Pakistani politician (born 1964)

Muhammad Safdar Awan (Hindko and ; born 19 January 1964) is a Pakistani politician and retired Pakistan Army officer and civil servant, who has been a member of the National Assembly of Pakistan from June 2008 to May 2018.

He is married to the PMLN supremo Nawaz Sharif's daughter Chief Minister of Punjab Maryam Nawaz.

Often referred as Captain Safdar by his loyalists and in the media due to his past military career, because of his critical stance on secularism, his vocal support of Mumtaz Qadri and his repeated statements targeting the Ahmadiyya movement, he's generally considered to be a far-right politician.

==Early and personal life==
According to PILDAT, Safdar was born on 19 January 1963. According to The News International and Dawn, he was born on 19 January 1964.

Safdar belongs to a traditionally Sufi family attached to the Barelvi movement; his father Muhammad Ishaq, who died in 2014, was a writer, being a poet and an essayist specialized in Islamic affairs. His father was also the General Secretary of the UC Garhi Habibullah. Safdar was raised in the house of Naseem Khan khankheil, a Khan of Garhi Habibullah and tribal chief of Swatis. His elder brother Sajjad Awan is also a politician. He also has a younger brother, Tahir Awan. He joined the Pakistan Army after completing his early education.
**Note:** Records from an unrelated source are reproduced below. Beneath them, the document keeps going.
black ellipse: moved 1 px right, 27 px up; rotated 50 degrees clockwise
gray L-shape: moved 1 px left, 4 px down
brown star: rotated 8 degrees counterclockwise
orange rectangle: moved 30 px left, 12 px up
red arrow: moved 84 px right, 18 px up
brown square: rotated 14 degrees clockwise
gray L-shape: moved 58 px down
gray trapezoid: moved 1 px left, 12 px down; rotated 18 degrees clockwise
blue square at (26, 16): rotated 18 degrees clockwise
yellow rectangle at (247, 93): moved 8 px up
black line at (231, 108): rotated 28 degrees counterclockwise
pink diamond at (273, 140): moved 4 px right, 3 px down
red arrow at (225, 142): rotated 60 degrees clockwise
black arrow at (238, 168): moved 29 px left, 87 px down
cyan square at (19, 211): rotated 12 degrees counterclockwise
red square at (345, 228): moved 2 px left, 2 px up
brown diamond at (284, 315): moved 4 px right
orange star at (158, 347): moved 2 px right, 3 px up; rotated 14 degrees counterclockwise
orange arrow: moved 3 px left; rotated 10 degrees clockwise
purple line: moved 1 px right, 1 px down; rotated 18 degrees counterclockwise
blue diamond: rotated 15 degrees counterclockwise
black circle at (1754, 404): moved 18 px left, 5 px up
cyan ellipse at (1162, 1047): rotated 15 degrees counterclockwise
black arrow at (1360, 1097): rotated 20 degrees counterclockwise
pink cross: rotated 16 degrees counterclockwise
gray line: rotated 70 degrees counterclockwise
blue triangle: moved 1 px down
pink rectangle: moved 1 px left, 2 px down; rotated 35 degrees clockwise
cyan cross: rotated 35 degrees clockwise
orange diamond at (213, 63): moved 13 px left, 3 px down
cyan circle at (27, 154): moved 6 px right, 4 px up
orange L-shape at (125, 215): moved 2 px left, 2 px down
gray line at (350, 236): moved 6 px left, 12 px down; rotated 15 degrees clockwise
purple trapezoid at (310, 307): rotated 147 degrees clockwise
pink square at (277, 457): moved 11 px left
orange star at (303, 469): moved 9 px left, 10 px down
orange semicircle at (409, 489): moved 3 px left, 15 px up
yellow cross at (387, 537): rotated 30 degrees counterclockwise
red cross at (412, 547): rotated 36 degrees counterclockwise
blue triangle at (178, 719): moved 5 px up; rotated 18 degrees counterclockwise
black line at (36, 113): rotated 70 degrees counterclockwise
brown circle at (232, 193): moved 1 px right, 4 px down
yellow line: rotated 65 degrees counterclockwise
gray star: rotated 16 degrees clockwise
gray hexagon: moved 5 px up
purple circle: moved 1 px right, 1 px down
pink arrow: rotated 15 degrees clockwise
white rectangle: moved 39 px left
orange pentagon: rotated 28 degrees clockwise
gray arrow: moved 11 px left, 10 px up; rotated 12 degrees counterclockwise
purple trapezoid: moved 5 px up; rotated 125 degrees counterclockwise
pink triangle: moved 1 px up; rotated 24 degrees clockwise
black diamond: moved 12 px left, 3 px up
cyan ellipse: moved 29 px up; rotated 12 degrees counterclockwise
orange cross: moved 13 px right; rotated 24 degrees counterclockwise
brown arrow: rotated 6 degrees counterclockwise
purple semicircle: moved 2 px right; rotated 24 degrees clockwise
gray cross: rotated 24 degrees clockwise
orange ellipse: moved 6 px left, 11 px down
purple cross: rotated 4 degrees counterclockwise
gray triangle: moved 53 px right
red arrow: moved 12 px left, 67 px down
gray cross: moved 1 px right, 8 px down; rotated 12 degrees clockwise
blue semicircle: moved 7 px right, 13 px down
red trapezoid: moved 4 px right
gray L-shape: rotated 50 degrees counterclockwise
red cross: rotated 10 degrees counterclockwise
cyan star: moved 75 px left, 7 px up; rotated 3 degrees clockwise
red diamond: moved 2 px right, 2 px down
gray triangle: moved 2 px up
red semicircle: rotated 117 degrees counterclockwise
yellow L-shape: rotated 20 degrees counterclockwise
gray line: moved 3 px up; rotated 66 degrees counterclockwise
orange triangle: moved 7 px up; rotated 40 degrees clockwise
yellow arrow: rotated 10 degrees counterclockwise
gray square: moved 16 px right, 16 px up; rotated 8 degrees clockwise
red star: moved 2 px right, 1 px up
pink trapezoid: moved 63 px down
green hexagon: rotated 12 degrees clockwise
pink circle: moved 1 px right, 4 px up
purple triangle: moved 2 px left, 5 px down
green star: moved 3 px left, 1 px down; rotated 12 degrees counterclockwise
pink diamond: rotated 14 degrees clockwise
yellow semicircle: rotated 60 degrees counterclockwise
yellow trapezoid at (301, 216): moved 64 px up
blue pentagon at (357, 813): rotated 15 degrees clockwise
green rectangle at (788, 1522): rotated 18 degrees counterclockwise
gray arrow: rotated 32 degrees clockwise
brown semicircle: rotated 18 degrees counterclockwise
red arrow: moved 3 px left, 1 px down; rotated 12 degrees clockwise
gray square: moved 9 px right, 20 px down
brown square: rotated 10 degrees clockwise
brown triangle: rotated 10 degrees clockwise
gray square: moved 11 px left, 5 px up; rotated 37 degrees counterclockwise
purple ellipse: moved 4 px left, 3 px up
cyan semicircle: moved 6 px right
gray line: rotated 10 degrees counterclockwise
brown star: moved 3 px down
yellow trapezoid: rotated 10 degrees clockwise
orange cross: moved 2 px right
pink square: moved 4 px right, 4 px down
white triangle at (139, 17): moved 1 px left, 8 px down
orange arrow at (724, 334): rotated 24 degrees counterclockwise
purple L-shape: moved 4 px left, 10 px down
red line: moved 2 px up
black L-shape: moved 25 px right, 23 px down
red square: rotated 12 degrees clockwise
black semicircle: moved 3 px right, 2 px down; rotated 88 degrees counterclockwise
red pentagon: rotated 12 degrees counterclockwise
Safdar married Maryam Nawaz in 1992 while he was serving as captain in the Pakistan Army and has been the ADC to Nawaz Sharif during the latter's tenure as Prime Minister of Pakistan. After retiring from the Pakistan Army as captain he joined the civil services and was posted as Lahore Model Town assistant commissioner.

==Political career==

Safdar joined politics after returning to Pakistan in 2007 along with the Sharif family. He was elected to the National Assembly as a candidate of Pakistan Muslim League (N) (PML-N) from Constituency NA-52 (Rawalpindi-III) in the by-election held in June 2008. He received 54,917 votes and defeated a candidate of Pakistan Muslim League (Q). The seat was vacated by Nisar Ali Khan.

In 2011, Safdar was made the chief organiser of the PML-N Youth Wing. In 2012, he was suspended from PML-N for verbally abusing leaders of PML-N.

Safdar was re-elected to the National Assembly as a candidate of PML-N from Constituency NA-21 (Mansehra-cum-Tor Ghar) in the 2013 Pakistani general election. He received 91,013 votes and defeated a candidate of Jamiat Ulema-e-Islam (F).

In May 2016, Safdar was reported to the Election Commission of Pakistan (ECP) by Imran Khan for concealing Maryam Nawaz’ assets. He denied it, however he was still summoned by ECP in June 2016.

In June 2018, he was allocated PML-N ticket to contest the 2018 general election from Constituency NA-14 (Mansehra-cum-Torghar). In July 2018, he was sentenced to one-year jail term in the Avenfield corruption reference filed by the National Accountability Bureau. As a result, he was disqualified from contesting election for 10 years. The next day, he arrived in Rawalpindi and surrendered to the authorities. In September 2018, he was released from Central Jail Rawalpindi on bail over the Avenfield corruption charges.

On 19 October 2020, Safdar was arrested from a Karachi hotel for “violating the sanctity of Quaid's mausoleum” and was released on bail the same day.

==Political views==

=== Opposition to secularism ===
Safdar has been called "a vocal critic of secular politicians."

=== Blasphemy law ===
In 2012, he publicly supported Islamic fundamentalist Mumtaz Qadri, who assassinated former governor of Punjab Salmaan Taseer for speaking against the blasphemy law.

=== Ahmadiyya community ===
He has often voiced his concerns against the Ahmadiyya community in Pakistan and called for a ban on hiring Ahmadis in the armed forces and other important institutions of the country. He has been criticized for his statements against Ahmaddiya community.